Corporations, like individuals, should now exercise their new-found leverage in considering whether, and for how long, to enter into tolling agreements.  Regardless, both entities and individuals must carefully evaluate the language of any tolling agreement and make sure they are not giving up more than they intend.  The SEC’s case currently pending against two individuals related to the Och-Ziff FCPA matter starkly illustrates this point.  See Securities and Exchange Commission v. Cohen, Civil Action No. 1:17-cv-00430 (E.D.N.Y. Jan. 26, 2017).  In addition to arguing that Kokesh eliminates the SEC’s claims, one of the defendants, Cohen, has joined issue with the SEC over the scope of his tolling agreements, and whether they cover any action or proceeding against him or only the one identified in the Formal Order in effect at the time.  The motion to dismiss on those issues is briefed and currently awaiting oral argument.

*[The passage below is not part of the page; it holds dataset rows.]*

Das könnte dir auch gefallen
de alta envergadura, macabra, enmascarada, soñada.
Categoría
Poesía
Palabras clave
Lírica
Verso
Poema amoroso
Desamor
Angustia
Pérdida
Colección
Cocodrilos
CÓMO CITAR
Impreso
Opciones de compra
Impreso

Rejecting a request for a tolling agreement may not only change the landscape as to monetary payments, but as to any SEC equitable action.  One recent court case in the wake of Kokesh found that even non-monetary relief, such as “obey the law” injunctions and penny-stock bars can be punitive, and pursuant to 28 U.S.C. § 2462, untimely if not filed within five years.  See Securities and Exchange Commission v. Gentile, No. 16-1619, 2017 WL 6371301 (D.NJ. Dec. 13, 2017).  In Gentile, the district court dismissed an SEC complaint based on Kokesh, even where the SEC sought “equitable remedies” not including disgorgement.  Notably, the Enforcement Manual instructs staff otherwise, stating “certain claims are not subject to the five-year statute of limitations under Section 2462, including claims for injunctive relief.”  SEC Enforcement Manual § 3.1.2 (2017) (emphasis added).  Finally, in line with the reasoning in Gentile, the D.C. Circuit recently remanded a case, instructing the Commission to determine whether Kokesh is relevant to its analysis in affirming a FINRA order barring an individual’s registration or association with FINRA affiliated members.  See Saad v. Securities and Exchange Commission, 873 F.3d 297 (D.C. Cir. 2017).  While the issue in Saad was not one related to a statute of limitations, it further illustrates that type of non-monetary relief that could be considered punitive and therefore subject to Kokesh’s limitations.

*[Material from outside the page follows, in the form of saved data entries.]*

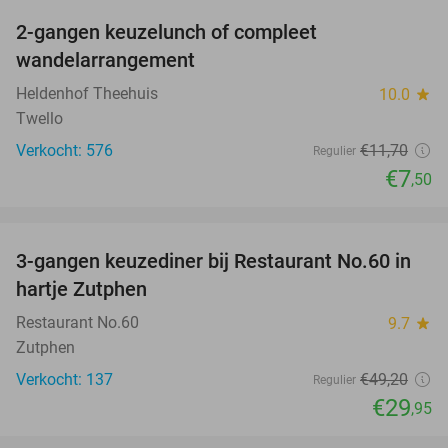
2-gangen keuzelunch of compleet
36%
wandelarrangement
Heldenhof Theehuis
10.0
star
Twello
Verkocht: 576
€11
,70
Regulier
€7
,50
favorite_border
3-gangen keuzediner bij Restaurant No.60 in
39%
hartje Zutphen
Restaurant No.60
9.7
star
Zutphen
Verkocht: 137
€49
,20
Regulier
€29
,95
favorite_border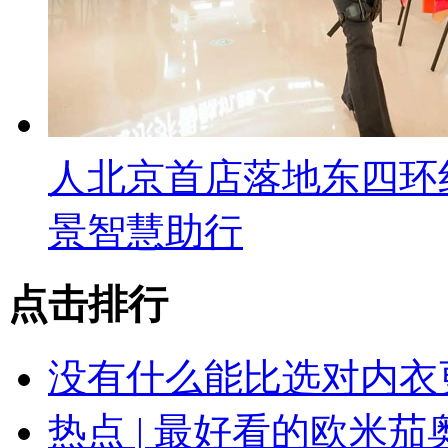
人北京首店落地东四环
景智慧助行
点击排行
没有什么能比选对内衣
热点 | 最好看的欧米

Although it is still early, Kokesh will clearly have a significant impact on SEC enforcement actions, especially if more courts follow the reasoning of Saad and Gentile.  In theory, Kokesh should impact both individuals and corporations.  Whether that proves true or not depends largely on how emboldened those under SEC investigation really are by these rulings.  If putative defendants continue to fear that refusing a tolling agreement will jeopardize settlement negotiations and result in an unnecessary SEC enforcement action, then Kokesh and Gabelli will not ultimately change the landscape in the vast majority of SEC enforcement actions.  However, given the benefit of time and additional rulings like Saad and Gentile, the SEC should face increased pressure to justify, in the way of concrete benefits and narrowed scope, requests for tolling agreements.